Harvest and Preserve

  • Citrus are coming on strong. Pick a few days before you use them if you can, they get juicier.
  • Asparagus spears are emerging! Snap or cut them close to the soil surface.
  • Brassicas are still producing the bulk of our winter veg intake: brussel sprouts (delicious roasted with some oil and salt), broccoli, cauliflower and cabbage, kohl rabi and kale.

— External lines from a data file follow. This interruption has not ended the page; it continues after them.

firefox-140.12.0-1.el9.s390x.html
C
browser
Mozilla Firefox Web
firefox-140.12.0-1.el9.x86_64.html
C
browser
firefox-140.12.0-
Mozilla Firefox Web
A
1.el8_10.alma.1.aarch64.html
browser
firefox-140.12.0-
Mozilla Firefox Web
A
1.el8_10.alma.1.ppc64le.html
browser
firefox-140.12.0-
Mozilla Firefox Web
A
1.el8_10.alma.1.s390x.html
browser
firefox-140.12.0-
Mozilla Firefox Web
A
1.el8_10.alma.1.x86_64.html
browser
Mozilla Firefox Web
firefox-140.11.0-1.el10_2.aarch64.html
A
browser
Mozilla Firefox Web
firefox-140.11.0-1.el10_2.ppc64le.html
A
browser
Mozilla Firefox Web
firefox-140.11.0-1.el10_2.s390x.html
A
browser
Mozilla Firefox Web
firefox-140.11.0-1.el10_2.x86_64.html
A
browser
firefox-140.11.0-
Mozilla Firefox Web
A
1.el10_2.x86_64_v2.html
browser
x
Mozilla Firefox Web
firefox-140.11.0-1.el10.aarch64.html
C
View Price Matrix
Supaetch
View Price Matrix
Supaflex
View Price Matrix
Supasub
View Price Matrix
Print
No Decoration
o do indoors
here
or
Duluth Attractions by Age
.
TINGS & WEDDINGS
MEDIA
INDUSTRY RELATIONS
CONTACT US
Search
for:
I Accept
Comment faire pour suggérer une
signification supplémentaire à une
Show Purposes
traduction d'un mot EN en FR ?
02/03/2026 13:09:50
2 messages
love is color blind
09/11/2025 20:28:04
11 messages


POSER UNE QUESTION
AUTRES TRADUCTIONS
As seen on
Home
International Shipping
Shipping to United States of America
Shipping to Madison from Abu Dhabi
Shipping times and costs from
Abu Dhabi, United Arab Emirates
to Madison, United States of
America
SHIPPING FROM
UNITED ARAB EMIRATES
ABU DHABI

Permaculture Principles #7: Integrate Rather Than Segregate

We raise meat rabbits and chickens (for eggs) in our suburban backyard, and have a small orchard with apples, plums, and pear trees. Although each of these elements have their own needs, over time we have found ways to integrate them more and more so that one element’s outputs become the next element’s inputs. Here’s how:

  • The rabbits live in a sheltered run with a deep litter of grass hay, which builds up as they are given a fresh ration daily. It catches their wee and poo, and once a month or so we rake it all out and dump it a few metres away in the orchard.
  • The chooks roam the orchard – we have put high netting around the outside to stop them flying out (as they used to do!). They immediately get to work spreading the rabbit litter around. The orchard is on a slope, so after a week or so much of the litter has migrated to the lower section thanks to the constant scratching by the chooks. They eat any grass seeds or germinating seedlings too.
  • The rabbit litter has a second life as an absorption pad for the chook poo – they can poop out up to half a cubic metre a year each! There is a deep layer of mixed hay, chook poo, rabbit poo and worm castings (made in situ) over the whole orchard. If I ever want to round up stray chooks, I just get out the big old three pronged hoe, and start scratching deeply in the litter. Its FULL of worms, and the chooks know it!
  • The chooks occasionally do hygiene duty in the rabbit run, snaffling up spiders and moths, stray rabbit pellets and seeds from the hay. I supervise this now after one curious chook was bitten on the comb by our feistiest rabbit (chook combs bleed like crazy . . . ). The girls also clean up fallen fruit, codling moth larvae, and grass around the fruit trees. Any newly planted trees have a border of rocks around their root zone to protect them from scratching while they establish. The older trees are fine, specially with the deep layer of composting litter on the surface.
  • About twice a year I shovel up the rabbit litter / chook poo catching / compost forming layer from the deepest (lowest) section of the orchard. I barrow this to a compost area in the orchard, or to one in the vegie patch area at the front of the house. Layer it up, water if dry, and we have beautiful compost in a short while.